WORK ORDER:
Quote only the lines that start at the line with "In most cases, t" and run to the end of the entries; omit the pictures.

(Data items)
>>>
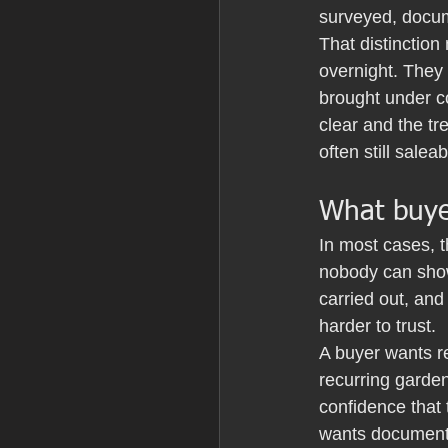
surveyed, docum
That distinction 
overnight. They 
brought under c
clear and the tr
often still sale
What buye
In most cases, t
nobody can show
carried out, an
harder to trust.
A buyer wants re
recurring garden
confidence that 
wants documents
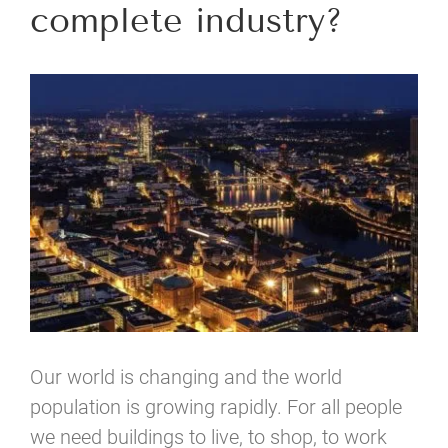
complete industry?
View
Larger
Image
Our world is changing and the world
population is growing rapidly. For all people
we need buildings to live, to shop, to work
<<<
RESULT OF THE TASK:
In most cases, t
nobody can show
carried out, an
harder to trust.
A buyer wants re
recurring garden
confidence that 
wants documents
complete industry?
View
Larger
Image
Our world is changing and the world
population is growing rapidly. For all people
we need buildings to live, to shop, to work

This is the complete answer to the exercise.